Coup-de-cœur d’Isabelle GUILLOTEAU pour J’écris pour le matin clair de Mads MYGIND
DISSONANCES #41

À travers ce recueil poétique d’une authenticité déroutante (« tout est authentique, putain, qu’est-ce que ça pourrait être d’autre »), Mads Mygind nous convie à une observation de son quotidien et de sa présence au monde : « la mer est une énigme dans laquelle je me baigne / je vis en banlieue d’un sentiment / comme les arbres je me brise avec le vent ». Son regard se pose sur tous les détails, la banalité côtoie l’essentiel, l’insignifiant révèle l’existentiel : la théière qui siffle, les tuyaux de la chaudière qui couinent, l’amour qui s’éteint, le grand-père qui meurt.
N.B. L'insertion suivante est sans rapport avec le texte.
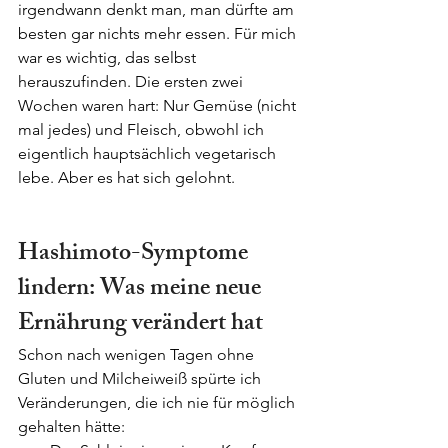
irgendwann denkt man, man dürfte am 
besten gar nichts mehr essen. Für mich 
war es wichtig, das selbst 
herauszufinden. Die ersten zwei 
Wochen waren hart: Nur Gemüse (nicht 
mal jedes) und Fleisch, obwohl ich 
eigentlich hauptsächlich vegetarisch 
lebe. Aber es hat sich gelohnt.
Hashimoto-Symptome 
lindern: Was meine neue 
Ernährung verändert hat
Schon nach wenigen Tagen ohne 
Gluten und Milcheiweiß spürte ich 
Veränderungen, die ich nie für möglich 
gehalten hätte:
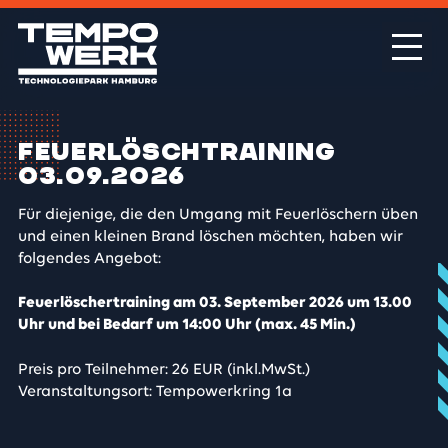
Feuerlöschtraining
03.09.2026
Für diejenige, die den Umgang mit Feuerlöschern üben
und einen kleinen Brand löschen möchten, haben wir
folgendes Angebot:
Feuerlöschertraining am 03. September 2026 um 13.00
Uhr und bei Bedarf um 14:00 Uhr (max. 45 Min.)
Preis pro Teilnehmer: 26 EUR (inkl.MwSt.)
Veranstaltungsort: Tempowerkring 1a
L’auteur laisse les impressions et sensations affluer, s’imposer sans hiérarchisation, se juxtaposer sans cohérence apparente : « j’ai déchiré la mer / en tas de bruits / un chien est assis dans la voiture / mord le volant / le fleuve a débordé / dans la télé ». Ni ponctuation ni majuscule, tout est mis sur le même plan, comme une succession d’instantanés, sortes de haïkus fissurés par la fulgurance des images les plus insolites : « je suis une période d’incubation qui s’achève / une main fraîche contre une nuque fraîche / la différence entre un congel et un frigo / un sentiment qui se fait passer pour une pensée / une truie sous endorphine ». Le lecteur curieux accepte de se perdre dans cette écriture fragmentée qui brouille les pistes, change les perspectives, impose à ce voyage qui s’achève au matin clair, le ton mélancolique et le rythme de la rupture : « je ne sais pas ce qu’est une idylle mais je sais quand elle se rompt / comme si le lac était moins glacé que je te quitte / comme si les arbres pouvaient pousser hors de la forêt / ce que je fais de plus inhumain est le plus humain ».